Nous sommes plus proches de la famille principale VGG16. Eh bien, il y en a d'autres excellents tels que Resnet et Xception, mais ce n'est pas grave.

Utilisez le dernier optimiseur

radam.py


class RAdam(Optimizer):
  """RAdam optimizer.
  Default parameters follow those provided in the original Adam paper.
  # Arguments
    lr: float >= 0. Learning rate.\\
    beta_1: float, 0 < beta < 1. Generally close to 1.\\
    beta_2: float, 0 < beta < 1. Generally close to 1.\\
    epsilon: float >= 0. Fuzz factor. If `None`, defaults to `K.epsilon()`.\\
    decay: float >= 0. Learning rate decay over each update.\\
    amsgrad: boolean. Whether to apply the AMSGrad variant of this
      algorithm from the paper "On the Convergence of Adam and
      Beyond".
  # References
  - [RAdam - A Method for Stochastic Optimization]
    (https://arxiv.org/abs/1908.03265)
  - [On The Variance Of The Adaptive Learning Rate And Beyond]
    (https://arxiv.org/abs/1908.03265)
  """

  def __init__(self,
               learning_rate=0.001,
               beta_1=0.9,
               beta_2=0.999,
               epsilon=None,
               weight_decay=0.0,
               name='RAdam', **kwargs):
    super(RAdam, self).__init__(name, **kwargs)
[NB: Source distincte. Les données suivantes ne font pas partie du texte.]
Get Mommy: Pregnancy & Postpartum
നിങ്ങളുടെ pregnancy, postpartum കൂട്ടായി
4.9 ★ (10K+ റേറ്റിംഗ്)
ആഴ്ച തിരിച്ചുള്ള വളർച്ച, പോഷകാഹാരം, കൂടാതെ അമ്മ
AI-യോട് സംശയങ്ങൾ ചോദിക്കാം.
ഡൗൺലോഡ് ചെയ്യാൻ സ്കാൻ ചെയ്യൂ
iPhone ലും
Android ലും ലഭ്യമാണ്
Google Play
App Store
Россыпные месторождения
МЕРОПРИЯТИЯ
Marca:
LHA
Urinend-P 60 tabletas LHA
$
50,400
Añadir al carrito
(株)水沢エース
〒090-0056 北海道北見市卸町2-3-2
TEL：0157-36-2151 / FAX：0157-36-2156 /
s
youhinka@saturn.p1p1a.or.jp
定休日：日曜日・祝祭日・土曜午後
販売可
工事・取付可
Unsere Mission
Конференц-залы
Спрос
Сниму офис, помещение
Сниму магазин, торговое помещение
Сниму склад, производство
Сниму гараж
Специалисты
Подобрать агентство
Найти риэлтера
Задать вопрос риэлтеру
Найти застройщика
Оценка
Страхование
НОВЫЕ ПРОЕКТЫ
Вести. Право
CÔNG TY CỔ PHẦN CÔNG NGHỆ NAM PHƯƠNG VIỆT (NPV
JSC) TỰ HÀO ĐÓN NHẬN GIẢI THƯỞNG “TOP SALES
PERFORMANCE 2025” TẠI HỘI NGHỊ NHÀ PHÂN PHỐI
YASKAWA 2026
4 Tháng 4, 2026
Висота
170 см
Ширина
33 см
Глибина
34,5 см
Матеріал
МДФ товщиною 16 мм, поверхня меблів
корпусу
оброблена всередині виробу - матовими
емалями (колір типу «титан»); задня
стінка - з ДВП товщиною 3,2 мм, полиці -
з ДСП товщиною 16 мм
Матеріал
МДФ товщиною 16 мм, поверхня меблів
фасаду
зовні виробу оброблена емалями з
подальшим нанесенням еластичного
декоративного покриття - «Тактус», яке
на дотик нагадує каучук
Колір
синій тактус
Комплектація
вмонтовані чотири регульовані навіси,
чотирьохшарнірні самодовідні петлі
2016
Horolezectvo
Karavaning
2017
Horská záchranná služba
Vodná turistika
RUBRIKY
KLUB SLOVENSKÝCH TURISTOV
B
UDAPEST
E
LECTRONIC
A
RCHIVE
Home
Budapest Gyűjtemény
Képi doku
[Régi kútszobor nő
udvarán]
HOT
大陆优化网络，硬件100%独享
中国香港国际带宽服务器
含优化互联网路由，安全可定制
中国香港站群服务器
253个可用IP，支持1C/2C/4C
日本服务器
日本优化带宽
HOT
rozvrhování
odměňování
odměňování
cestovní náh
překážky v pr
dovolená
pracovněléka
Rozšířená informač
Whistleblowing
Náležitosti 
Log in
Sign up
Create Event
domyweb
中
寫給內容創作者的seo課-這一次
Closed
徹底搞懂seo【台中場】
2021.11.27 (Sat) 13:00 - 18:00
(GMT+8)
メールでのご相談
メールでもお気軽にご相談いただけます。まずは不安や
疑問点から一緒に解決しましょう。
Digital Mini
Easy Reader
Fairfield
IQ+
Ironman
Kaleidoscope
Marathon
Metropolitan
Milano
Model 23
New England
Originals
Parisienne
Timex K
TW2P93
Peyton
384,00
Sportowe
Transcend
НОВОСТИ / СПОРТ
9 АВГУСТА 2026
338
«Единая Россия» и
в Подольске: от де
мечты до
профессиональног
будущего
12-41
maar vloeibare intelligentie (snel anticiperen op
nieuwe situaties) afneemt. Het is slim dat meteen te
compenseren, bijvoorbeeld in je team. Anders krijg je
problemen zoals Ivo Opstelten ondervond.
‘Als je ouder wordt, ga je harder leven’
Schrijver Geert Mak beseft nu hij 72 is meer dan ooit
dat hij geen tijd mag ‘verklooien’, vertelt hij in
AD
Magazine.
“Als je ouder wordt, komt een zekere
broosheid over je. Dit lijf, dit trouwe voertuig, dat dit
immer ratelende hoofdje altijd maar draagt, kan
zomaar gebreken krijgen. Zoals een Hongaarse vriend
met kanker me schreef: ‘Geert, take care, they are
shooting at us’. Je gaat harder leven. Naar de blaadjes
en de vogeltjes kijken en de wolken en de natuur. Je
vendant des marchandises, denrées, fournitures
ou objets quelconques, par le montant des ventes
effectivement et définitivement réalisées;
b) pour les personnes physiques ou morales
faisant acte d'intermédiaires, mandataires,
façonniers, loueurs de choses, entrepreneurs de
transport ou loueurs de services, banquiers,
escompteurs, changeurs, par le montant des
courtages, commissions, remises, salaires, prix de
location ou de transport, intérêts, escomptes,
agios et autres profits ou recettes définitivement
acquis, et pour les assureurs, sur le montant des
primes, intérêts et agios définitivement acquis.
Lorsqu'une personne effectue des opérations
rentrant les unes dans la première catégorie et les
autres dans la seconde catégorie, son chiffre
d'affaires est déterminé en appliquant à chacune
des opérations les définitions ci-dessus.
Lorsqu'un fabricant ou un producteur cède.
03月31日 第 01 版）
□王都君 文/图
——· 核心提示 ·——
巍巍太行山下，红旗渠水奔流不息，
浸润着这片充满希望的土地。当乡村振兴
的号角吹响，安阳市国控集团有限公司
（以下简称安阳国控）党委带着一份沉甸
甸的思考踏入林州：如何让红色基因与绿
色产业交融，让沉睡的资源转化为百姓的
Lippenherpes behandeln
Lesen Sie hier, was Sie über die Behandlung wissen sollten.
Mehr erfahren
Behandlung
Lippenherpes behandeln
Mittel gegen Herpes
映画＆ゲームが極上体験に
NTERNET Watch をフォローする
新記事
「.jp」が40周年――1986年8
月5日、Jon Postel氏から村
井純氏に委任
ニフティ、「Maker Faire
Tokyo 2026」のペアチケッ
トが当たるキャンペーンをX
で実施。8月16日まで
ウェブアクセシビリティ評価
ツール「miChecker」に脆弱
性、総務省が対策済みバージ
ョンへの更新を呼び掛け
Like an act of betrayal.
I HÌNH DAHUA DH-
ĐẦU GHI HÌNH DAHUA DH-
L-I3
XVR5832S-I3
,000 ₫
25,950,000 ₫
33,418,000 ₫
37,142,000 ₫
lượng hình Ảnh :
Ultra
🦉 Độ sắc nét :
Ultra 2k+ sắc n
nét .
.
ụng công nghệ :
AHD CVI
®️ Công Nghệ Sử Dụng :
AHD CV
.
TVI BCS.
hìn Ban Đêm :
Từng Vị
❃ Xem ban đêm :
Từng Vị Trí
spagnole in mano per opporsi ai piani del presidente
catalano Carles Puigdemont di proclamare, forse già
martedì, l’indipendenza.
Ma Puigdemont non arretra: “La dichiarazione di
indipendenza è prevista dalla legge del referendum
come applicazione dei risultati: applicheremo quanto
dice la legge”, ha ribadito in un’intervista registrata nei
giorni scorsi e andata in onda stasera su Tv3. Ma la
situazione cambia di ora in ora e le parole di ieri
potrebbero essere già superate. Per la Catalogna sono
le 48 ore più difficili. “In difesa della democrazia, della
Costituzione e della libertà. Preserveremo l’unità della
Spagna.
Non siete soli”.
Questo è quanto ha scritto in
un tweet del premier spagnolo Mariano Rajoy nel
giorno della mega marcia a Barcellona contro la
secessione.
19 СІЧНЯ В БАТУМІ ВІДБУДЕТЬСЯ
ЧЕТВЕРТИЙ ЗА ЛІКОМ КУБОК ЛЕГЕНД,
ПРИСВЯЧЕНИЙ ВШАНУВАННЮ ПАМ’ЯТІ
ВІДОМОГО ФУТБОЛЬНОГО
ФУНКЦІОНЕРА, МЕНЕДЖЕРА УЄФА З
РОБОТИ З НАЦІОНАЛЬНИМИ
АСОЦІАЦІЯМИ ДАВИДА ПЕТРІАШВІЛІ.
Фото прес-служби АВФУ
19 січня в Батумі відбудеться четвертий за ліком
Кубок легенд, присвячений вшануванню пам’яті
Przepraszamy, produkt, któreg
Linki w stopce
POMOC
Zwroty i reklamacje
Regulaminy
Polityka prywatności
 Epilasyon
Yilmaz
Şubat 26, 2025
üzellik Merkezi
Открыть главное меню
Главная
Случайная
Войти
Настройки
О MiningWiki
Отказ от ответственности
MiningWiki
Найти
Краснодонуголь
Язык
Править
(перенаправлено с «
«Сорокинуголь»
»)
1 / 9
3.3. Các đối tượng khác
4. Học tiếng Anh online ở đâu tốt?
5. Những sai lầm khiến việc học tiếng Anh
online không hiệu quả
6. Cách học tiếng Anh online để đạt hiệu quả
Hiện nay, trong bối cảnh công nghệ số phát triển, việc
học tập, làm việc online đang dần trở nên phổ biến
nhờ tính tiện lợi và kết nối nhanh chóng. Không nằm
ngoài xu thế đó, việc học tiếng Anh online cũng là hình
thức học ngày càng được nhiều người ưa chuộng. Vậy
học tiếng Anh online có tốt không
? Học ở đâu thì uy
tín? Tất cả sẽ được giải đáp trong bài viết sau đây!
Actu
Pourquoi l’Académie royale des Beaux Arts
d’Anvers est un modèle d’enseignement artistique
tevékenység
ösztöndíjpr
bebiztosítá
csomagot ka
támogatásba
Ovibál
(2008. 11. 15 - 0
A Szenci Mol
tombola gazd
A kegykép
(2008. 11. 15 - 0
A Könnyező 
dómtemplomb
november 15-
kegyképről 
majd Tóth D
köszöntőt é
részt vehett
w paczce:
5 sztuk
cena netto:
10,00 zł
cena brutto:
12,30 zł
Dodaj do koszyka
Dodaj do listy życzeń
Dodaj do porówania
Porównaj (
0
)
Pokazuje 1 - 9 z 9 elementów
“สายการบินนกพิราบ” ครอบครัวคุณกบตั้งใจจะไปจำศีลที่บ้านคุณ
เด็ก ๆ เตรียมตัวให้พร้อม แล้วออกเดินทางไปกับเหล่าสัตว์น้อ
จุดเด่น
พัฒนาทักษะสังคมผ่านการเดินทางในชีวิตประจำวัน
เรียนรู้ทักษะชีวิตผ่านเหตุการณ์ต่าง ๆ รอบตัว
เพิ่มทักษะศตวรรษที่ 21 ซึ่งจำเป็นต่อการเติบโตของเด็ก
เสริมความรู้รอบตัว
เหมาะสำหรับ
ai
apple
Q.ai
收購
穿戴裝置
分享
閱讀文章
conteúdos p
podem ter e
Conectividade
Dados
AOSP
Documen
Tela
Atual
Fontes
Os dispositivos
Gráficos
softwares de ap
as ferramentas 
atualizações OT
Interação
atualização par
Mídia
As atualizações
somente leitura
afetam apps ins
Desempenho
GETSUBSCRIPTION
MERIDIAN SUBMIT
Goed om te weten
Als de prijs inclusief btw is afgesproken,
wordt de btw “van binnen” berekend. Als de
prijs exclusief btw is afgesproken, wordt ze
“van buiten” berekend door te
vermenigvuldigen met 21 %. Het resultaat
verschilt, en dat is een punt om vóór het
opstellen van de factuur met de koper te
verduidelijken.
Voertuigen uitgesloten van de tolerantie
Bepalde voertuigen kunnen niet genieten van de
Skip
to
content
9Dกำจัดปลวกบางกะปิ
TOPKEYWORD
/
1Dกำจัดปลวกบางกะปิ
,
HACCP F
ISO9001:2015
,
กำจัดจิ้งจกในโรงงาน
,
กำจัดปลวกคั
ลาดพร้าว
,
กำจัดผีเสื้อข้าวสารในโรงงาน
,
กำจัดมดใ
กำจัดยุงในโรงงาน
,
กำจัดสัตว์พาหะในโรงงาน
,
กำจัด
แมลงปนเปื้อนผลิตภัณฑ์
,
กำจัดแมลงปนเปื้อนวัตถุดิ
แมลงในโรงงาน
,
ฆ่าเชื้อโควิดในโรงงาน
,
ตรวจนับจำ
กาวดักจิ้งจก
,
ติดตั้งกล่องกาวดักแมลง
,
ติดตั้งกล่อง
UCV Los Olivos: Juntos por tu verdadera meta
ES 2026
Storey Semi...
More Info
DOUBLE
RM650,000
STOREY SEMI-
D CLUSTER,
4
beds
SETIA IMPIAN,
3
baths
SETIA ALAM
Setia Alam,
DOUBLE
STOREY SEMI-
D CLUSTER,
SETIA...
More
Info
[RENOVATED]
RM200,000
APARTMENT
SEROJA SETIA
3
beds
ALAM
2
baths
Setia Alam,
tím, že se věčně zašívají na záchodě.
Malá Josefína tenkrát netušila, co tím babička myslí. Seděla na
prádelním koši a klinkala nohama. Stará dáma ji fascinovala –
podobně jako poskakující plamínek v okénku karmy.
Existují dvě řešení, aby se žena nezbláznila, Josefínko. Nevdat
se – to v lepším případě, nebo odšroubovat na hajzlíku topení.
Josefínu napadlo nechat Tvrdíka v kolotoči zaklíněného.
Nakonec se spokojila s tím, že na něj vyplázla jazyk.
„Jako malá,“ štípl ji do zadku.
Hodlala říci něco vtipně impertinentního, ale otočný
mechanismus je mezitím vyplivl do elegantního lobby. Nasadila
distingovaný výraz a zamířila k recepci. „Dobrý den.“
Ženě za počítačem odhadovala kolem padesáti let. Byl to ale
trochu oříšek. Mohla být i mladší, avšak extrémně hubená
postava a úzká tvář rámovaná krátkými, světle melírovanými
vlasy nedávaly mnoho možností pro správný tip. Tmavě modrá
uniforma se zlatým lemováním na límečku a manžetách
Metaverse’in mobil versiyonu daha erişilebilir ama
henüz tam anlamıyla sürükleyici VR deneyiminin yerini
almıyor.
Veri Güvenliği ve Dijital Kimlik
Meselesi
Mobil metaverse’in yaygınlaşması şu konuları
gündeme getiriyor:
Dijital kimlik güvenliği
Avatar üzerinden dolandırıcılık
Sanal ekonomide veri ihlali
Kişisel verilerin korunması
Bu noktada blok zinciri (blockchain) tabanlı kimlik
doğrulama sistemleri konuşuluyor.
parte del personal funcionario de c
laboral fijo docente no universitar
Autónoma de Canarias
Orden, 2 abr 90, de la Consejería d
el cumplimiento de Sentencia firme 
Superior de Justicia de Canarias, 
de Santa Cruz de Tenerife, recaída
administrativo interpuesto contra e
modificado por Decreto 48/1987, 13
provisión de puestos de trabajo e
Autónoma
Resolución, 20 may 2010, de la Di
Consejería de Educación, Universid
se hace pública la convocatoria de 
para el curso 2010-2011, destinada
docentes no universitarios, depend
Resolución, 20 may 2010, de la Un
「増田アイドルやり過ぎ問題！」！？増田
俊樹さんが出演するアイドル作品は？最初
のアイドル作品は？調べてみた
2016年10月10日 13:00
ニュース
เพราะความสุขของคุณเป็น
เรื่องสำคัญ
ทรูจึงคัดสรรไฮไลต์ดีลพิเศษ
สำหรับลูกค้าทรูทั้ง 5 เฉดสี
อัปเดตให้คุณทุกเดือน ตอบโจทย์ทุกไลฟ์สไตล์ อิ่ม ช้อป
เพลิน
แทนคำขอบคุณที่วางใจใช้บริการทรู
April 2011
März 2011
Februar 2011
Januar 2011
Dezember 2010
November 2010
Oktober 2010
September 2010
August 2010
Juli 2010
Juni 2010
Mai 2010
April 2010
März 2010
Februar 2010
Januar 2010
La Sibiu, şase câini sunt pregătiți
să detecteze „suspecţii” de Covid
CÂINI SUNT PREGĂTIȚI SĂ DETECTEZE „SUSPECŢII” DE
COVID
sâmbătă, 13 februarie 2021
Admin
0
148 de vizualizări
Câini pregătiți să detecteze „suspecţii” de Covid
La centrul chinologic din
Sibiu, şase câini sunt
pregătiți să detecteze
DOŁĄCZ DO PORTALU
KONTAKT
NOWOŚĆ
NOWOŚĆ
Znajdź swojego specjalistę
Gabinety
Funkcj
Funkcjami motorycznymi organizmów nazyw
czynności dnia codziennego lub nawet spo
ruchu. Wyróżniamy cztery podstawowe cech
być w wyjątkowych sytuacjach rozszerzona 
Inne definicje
    self._set_hyper('learning_rate', kwargs.get('lr', learning_rate))
    self._set_hyper('beta_1', beta_1)
    self._set_hyper('beta_2', beta_2)
    self._set_hyper('decay', self._initial_decay)
    self.epsilon = epsilon or K.epsilon()
    self.weight_decay = weight_decay

  def _create_slots(self, var_list):
    for var in var_list:
      self.add_slot(var, 'm')
    for var in var_list:
      self.add_slot(var, 'v')

  def _resource_apply_dense(self, grad, var):
    var_dtype = var.dtype.base_dtype
    lr_t = self._decayed_lr(var_dtype)
    m = self.get_slot(var, 'm')
    v = self.get_slot(var, 'v')
    beta_1_t = self._get_hyper('beta_1', var_dtype)
    beta_2_t = self._get_hyper('beta_2', var_dtype)
    epsilon_t = tf.convert_to_tensor(self.epsilon, var_dtype)
    t = tf.cast(self.iterations + 1, var_dtype)

    m_t = (beta_1_t * m) + (1. - beta_1_t) * grad
    v_t = (beta_2_t * v) + (1. - beta_2_t) * tf.square(grad)

    beta2_t = beta_2_t ** t
    N_sma_max = 2 / (1 - beta_2_t) - 1
    N_sma = N_sma_max - 2 * t * beta2_t / (1 - beta2_t)

    # apply weight decay
    if self.weight_decay != 0.:
      p_wd = var - self.weight_decay * lr_t * var
    else:
      p_wd = None

    if p_wd is None:
      p_ = var
    else:
      p_ = p_wd

    def gt_path():
      step_size = lr_t * tf.sqrt(
          (1 - beta2_t) * (N_sma - 4) / (N_sma_max - 4) * (N_sma - 2) / N_sma * N_sma_max / (N_sma_max - 2)
        ) / (1 - beta_1_t ** t)

      denom = tf.sqrt(v_t) + epsilon_t
      p_t = p_ - step_size * (m_t / denom)

      return p_t

    def lt_path():
      step_size = lr_t / (1 - beta_1_t ** t)
      p_t = p_ - step_size * m_t

      return p_t

    p_t = tf.cond(N_sma > 5, gt_path, lt_path)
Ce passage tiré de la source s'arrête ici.